Task prompt = The reply should hold only the lines from the one with "Geschäftsbedingung" through the end of the data, each given exactly.

Dataset content =
-----
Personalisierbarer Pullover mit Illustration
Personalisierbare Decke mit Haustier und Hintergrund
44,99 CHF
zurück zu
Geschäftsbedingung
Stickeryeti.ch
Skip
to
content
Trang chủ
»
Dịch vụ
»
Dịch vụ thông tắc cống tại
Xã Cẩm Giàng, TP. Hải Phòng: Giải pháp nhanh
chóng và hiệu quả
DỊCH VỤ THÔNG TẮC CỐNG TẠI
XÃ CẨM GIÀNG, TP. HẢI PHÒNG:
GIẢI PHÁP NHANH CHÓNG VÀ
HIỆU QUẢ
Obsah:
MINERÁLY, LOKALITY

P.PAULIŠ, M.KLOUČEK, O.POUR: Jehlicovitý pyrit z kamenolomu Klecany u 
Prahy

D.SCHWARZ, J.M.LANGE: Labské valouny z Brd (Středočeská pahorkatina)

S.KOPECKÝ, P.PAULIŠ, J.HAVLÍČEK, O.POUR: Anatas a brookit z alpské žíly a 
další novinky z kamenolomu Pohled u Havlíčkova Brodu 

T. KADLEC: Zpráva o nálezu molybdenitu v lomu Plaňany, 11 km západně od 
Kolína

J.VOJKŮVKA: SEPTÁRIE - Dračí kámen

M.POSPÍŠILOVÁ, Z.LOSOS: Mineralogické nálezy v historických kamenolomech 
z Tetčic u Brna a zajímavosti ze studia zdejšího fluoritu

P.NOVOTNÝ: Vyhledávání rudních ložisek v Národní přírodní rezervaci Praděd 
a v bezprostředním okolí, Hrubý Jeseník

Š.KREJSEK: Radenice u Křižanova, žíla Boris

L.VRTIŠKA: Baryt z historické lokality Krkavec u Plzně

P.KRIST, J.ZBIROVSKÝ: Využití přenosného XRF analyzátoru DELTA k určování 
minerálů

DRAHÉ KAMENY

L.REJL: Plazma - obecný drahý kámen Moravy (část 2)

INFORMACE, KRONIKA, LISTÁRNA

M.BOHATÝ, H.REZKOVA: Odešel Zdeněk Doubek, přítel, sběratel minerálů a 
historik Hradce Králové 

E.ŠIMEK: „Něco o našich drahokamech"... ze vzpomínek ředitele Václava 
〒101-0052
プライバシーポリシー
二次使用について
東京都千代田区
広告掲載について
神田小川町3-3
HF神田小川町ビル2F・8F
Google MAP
-----
Task solution =
Geschäftsbedingung
Stickeryeti.ch
Skip
to
content
Trang chủ
»
Dịch vụ
»
Dịch vụ thông tắc cống tại
Xã Cẩm Giàng, TP. Hải Phòng: Giải pháp nhanh
chóng và hiệu quả
DỊCH VỤ THÔNG TẮC CỐNG TẠI
XÃ CẨM GIÀNG, TP. HẢI PHÒNG:
GIẢI PHÁP NHANH CHÓNG VÀ
HIỆU QUẢ
Obsah:
MINERÁLY, LOKALITY

P.PAULIŠ, M.KLOUČEK, O.POUR: Jehlicovitý pyrit z kamenolomu Klecany u 
Prahy

D.SCHWARZ, J.M.LANGE: Labské valouny z Brd (Středočeská pahorkatina)

S.KOPECKÝ, P.PAULIŠ, J.HAVLÍČEK, O.POUR: Anatas a brookit z alpské žíly a 
další novinky z kamenolomu Pohled u Havlíčkova Brodu 

T. KADLEC: Zpráva o nálezu molybdenitu v lomu Plaňany, 11 km západně od 
Kolína

J.VOJKŮVKA: SEPTÁRIE - Dračí kámen

M.POSPÍŠILOVÁ, Z.LOSOS: Mineralogické nálezy v historických kamenolomech 
z Tetčic u Brna a zajímavosti ze studia zdejšího fluoritu

P.NOVOTNÝ: Vyhledávání rudních ložisek v Národní přírodní rezervaci Praděd 
a v bezprostředním okolí, Hrubý Jeseník

Š.KREJSEK: Radenice u Křižanova, žíla Boris

L.VRTIŠKA: Baryt z historické lokality Krkavec u Plzně

P.KRIST, J.ZBIROVSKÝ: Využití přenosného XRF analyzátoru DELTA k určování 
minerálů

DRAHÉ KAMENY

L.REJL: Plazma - obecný drahý kámen Moravy (část 2)

INFORMACE, KRONIKA, LISTÁRNA

M.BOHATÝ, H.REZKOVA: Odešel Zdeněk Doubek, přítel, sběratel minerálů a 
historik Hradce Králové 

E.ŠIMEK: „Něco o našich drahokamech"... ze vzpomínek ředitele Václava 
〒101-0052
プライバシーポリシー
二次使用について
東京都千代田区
広告掲載について
神田小川町3-3
HF神田小川町ビル2F・8F
Google MAP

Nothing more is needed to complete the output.